■ **REQUIREMENT**
Write out exactly, excluding pictures, the lines from the one containing "Segment regions of" through the end of the data, both included.

■ **SOURCE DATA**
****************

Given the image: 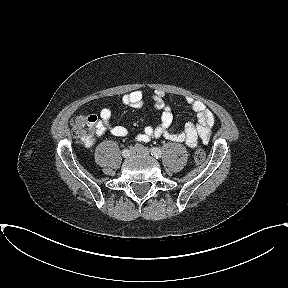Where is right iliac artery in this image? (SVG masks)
Masks as SVG:
<instances>
[{
	"label": "right iliac artery",
	"instance_id": "obj_1",
	"mask_svg": "<svg viewBox=\"0 0 288 288\" xmlns=\"http://www.w3.org/2000/svg\"><path fill=\"white\" fill-rule=\"evenodd\" d=\"M121 155L122 156H127L128 155V150L127 149H122L121 150Z\"/></svg>",
	"mask_w": 288,
	"mask_h": 288
}]
</instances>
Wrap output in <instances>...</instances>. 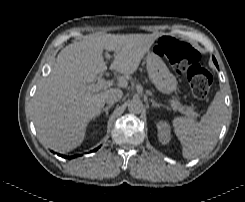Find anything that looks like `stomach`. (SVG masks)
<instances>
[{
  "label": "stomach",
  "mask_w": 245,
  "mask_h": 202,
  "mask_svg": "<svg viewBox=\"0 0 245 202\" xmlns=\"http://www.w3.org/2000/svg\"><path fill=\"white\" fill-rule=\"evenodd\" d=\"M146 67L149 78L158 91L169 95L176 90L177 80L169 71L162 56L156 49H151L147 52Z\"/></svg>",
  "instance_id": "1"
}]
</instances>
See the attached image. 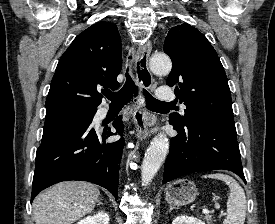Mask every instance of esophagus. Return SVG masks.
<instances>
[{
    "label": "esophagus",
    "mask_w": 275,
    "mask_h": 224,
    "mask_svg": "<svg viewBox=\"0 0 275 224\" xmlns=\"http://www.w3.org/2000/svg\"><path fill=\"white\" fill-rule=\"evenodd\" d=\"M152 50L151 42L140 45L135 56V71L140 89H149L152 85V74L148 67V59ZM145 98L142 93L138 97V109L134 114V124L137 130V138L144 140L148 136V129L156 123L154 118L144 108Z\"/></svg>",
    "instance_id": "1"
}]
</instances>
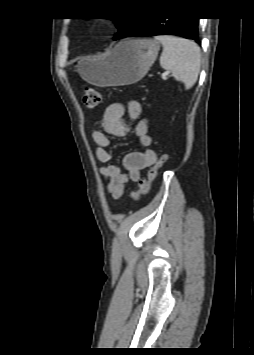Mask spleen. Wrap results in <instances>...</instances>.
<instances>
[{
  "mask_svg": "<svg viewBox=\"0 0 254 355\" xmlns=\"http://www.w3.org/2000/svg\"><path fill=\"white\" fill-rule=\"evenodd\" d=\"M163 45L160 65L172 73L175 80L184 83L190 89L197 81L201 66V51L190 40L175 36H155Z\"/></svg>",
  "mask_w": 254,
  "mask_h": 355,
  "instance_id": "obj_1",
  "label": "spleen"
}]
</instances>
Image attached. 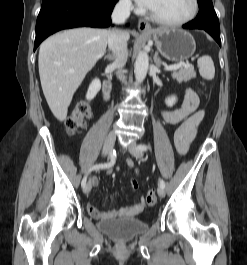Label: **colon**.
I'll use <instances>...</instances> for the list:
<instances>
[{
	"instance_id": "1",
	"label": "colon",
	"mask_w": 247,
	"mask_h": 265,
	"mask_svg": "<svg viewBox=\"0 0 247 265\" xmlns=\"http://www.w3.org/2000/svg\"><path fill=\"white\" fill-rule=\"evenodd\" d=\"M92 115L90 102L81 101L76 104L71 114L66 120V130L68 134L74 135L86 126L87 121ZM175 143V139H174ZM137 183L133 181V188H137ZM157 202V196L154 191H149L145 197V203L148 206H154Z\"/></svg>"
}]
</instances>
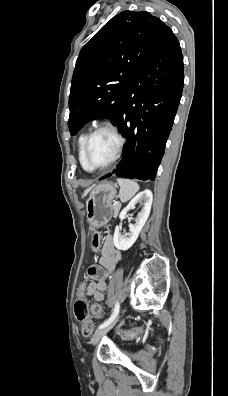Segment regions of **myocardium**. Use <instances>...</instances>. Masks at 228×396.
<instances>
[{
	"instance_id": "1",
	"label": "myocardium",
	"mask_w": 228,
	"mask_h": 396,
	"mask_svg": "<svg viewBox=\"0 0 228 396\" xmlns=\"http://www.w3.org/2000/svg\"><path fill=\"white\" fill-rule=\"evenodd\" d=\"M103 130L109 131L114 135V137L117 140V147H116V150H115V153H114L112 159L109 162H107L104 165L95 166V165L91 164V162L89 160L88 148H89V145H90V142H91V139L93 138V136L96 133L103 131ZM123 146H124V138L119 133V131L110 123H102V124L98 125L97 127H95L86 136V139H85V142L83 145L84 162L91 171L106 169V168L112 166L119 159L121 152L123 150Z\"/></svg>"
}]
</instances>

****************

■ **ANSWER TO THE PROBLEM**
Segment regions of **myocardium**. Use <instances>...</instances>. Masks at 228×396.
<instances>
[{
	"instance_id": "1",
	"label": "myocardium",
	"mask_w": 228,
	"mask_h": 396,
	"mask_svg": "<svg viewBox=\"0 0 228 396\" xmlns=\"http://www.w3.org/2000/svg\"><path fill=\"white\" fill-rule=\"evenodd\" d=\"M103 130L109 131L114 135V137L117 140V147H116V150H115V153H114L112 159L109 162H107L104 165L95 166V165L91 164V162L89 160L88 148H89V145H90V142H91V139L93 138V136L96 133L103 131ZM123 146H124V138L119 133V131L110 123H102V124L98 125L97 127H95L86 136V139H85V142L83 145L84 162L91 171L106 169V168L112 166L119 159L121 152L123 150Z\"/></svg>"
}]
</instances>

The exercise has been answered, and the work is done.